Service provider compensation disclosure under Section 408(b)(2) of ERISA | Practical Law

Service provider compensation disclosure under Section 408(b)(2) of ERISA | Practical Law

This article is part of the PLC Global Finance September 2010 e-mail update for the United States.

Service provider compensation disclosure under Section 408(b)(2) of ERISA

Practical Law UK Legal Update 7-503-4157 (Approx. 3 pages)

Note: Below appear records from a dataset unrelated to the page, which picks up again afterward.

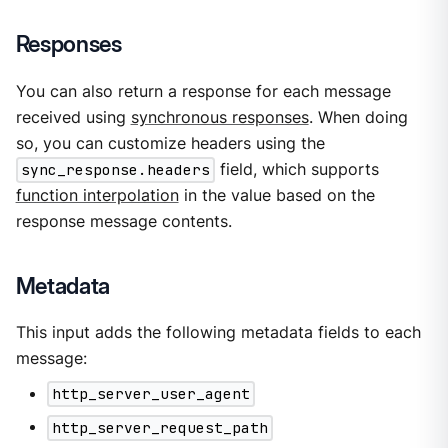
Responses
You can also return a response for each message
received using
synchronous responses
. When doing
so, you can customize headers using the
sync_response.headers
field, which supports
function interpolation
in the value based on the
response message contents.
Metadata
This input adds the following metadata fields to each
message:
http_server_user_agent
http_server_request_path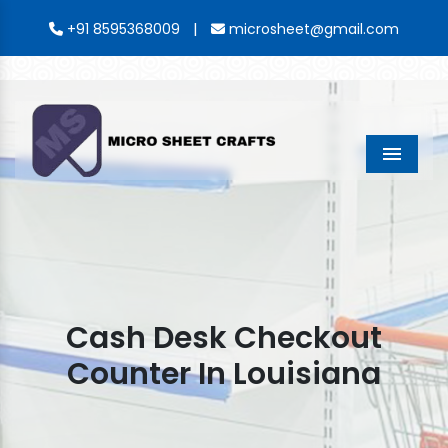
|
+91 8595368009
microsheet@gmail.com
Menu
Cash Desk Checkout
Counter In Louisiana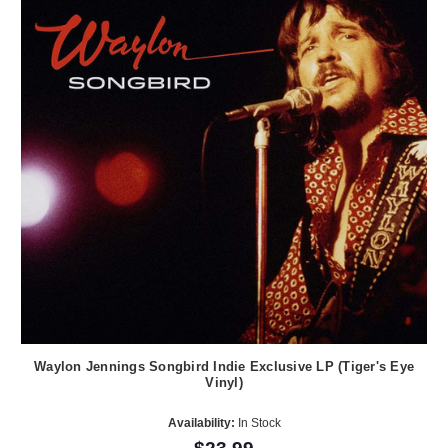
Waylon Jennings Songbird Indie Exclusive LP (Tiger's Eye
Vinyl)
Availability:
In Stock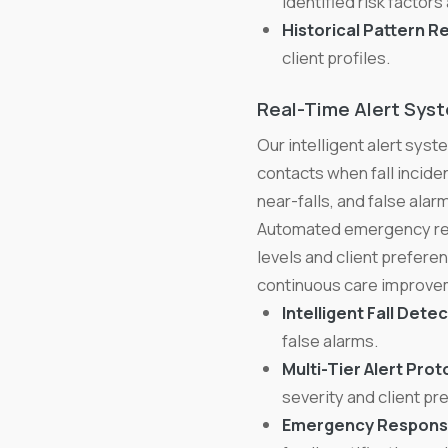
identified risk factors 
Historical Pattern R
client profiles.
Real-Time Alert Sys
Our intelligent alert sy
contacts when fall inciden
near-falls, and false ala
Automated emergency res
levels and client prefere
continuous care improve
Intelligent Fall Detec
false alarms.
Multi-Tier Alert Prot
severity and client pr
Emergency Respons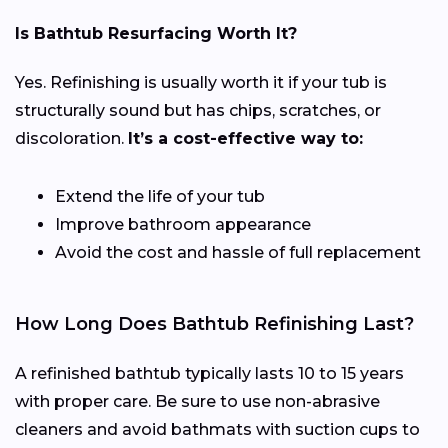
Is Bathtub Resurfacing Worth It?
Yes. Refinishing is usually worth it if your tub is
structurally sound but has chips, scratches, or
discoloration.
It’s a cost-effective way to:
Extend the life of your tub
Improve bathroom appearance
Avoid the cost and hassle of full replacement
How Long Does Bathtub Refinishing Last?
A refinished bathtub typically lasts 10 to 15 years
with proper care. Be sure to use non-abrasive
cleaners and avoid bathmats with suction cups to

Service provider compensation disclosure under Section 408(b)(2) of ERISA

by Kenneth J. Laverriere, Jeffrey P. Crandall, and Patricia Anne Kuhn, Shearman & Sterling LLP
Published on 01 Oct 2010USA (National/Federal)

Speedread

On 16 July 2010, the US Department of Labour issued an interim final rule requiring the disclosure of compensation paid in connection with the performance of services to an employee pension plan. The rule will likely require many service providers to pension plans, in particular fiduciaries, to "plan asset" investment funds and recordkeepers, to make significant changes in their disclosure practices. The rule is effective from 16 July 2011.
On 16 July 2010, the US Department of Labour (the DOL) issued an interim final rule (the Rule) requiring the disclosure of compensation paid in connection with the performance of services to an employee pension plan. Compliance with the Rule is a condition to the statutory exemption from the prohibited transaction rules under the Employee Retirement Income Security Act of 1974, as amended (ERISA), for providing services to plans. The Rule will likely require many service providers to pension plans, in particular fiduciaries, to "plan asset" investment funds and recordkeepers, to make significant changes in their disclosure practices. The Rule is effective from 16 July 2011.
The basics
Disclosure must be provided by "covered service providers". Covered service providers fall into three broad categories:
  • Fiduciaries.
  • Recordkeepers for participant directed individual account plans.
  • Specified service providers who receive indirect compensation for services to plans.
Covered service providers must disclose the following:
  • Information regarding the services and the direct and indirect compensation that they, and their affiliates and subcontractor (referred to as "related parties") reasonably expect to receive and, with respect to indirect compensation, the identity of the payer.
  • Compensation among "related parties" if the compensation is set on a transaction basis or is charged directly against a plan's investment and reflected in the net asset value of the investment.
  • Fiduciaries to plan asset funds and recordkeepers to individual account plans that make alternative investment options available to participants must disclose expense ratio and other fee information (for example, sales loads, redemption fees, wrap fees).
Disclosure must be written, but need not be in any particular form or in a single document. There is no requirement that plans and service providers enter into formal written contracts setting out disclosure obligations or provide narrative conflict-of-interest disclosure, as contemplated by the proposed Rule.
Implications for plan asset funds
While investment advisers to funds whose assets are considered plan assets are fiduciaries and thus, covered service providers subject to the Rule, investment advisers of non-plan asset funds generally will not be required to provide the disclosures.
The requirement that fiduciaries disclose indirect compensation and compensation among related parties will likely require investment advisers to provide additional and more detailed disclosure in their offering documents regarding the services that will be provided to the plan asset fund, the cost of those services, the source of the compensation (for example; from the assets of the fund) and the identity of the payer.
Implications for recordkeepers
Recordkeepers for defined contribution plans are considered covered service providers under the Rule. If the recordkeeper reasonably expects to provide recordkeeping services without direct compensation, or if compensation for recordkeeping services is offset or rebated based on other compensation received by the recordkeeper (or a related party), the recordkeeper must provide the plan fiduciary with a reasonable, good faith estimate of the cost of the recordkeeping services.
Implications for fiduciaries
Responsible plan fiduciaries must determine whether they have sufficient information regarding the arrangement to determine whether the cost is reasonable. As a result, plan fiduciaries need to identify covered service providers and be prepared to contact them so that they receive required disclosure in a timely manner. Plan fiduciaries will need to analyse the information provided, conduct any necessary follow-up inquiries, and evaluate whether to change service providers.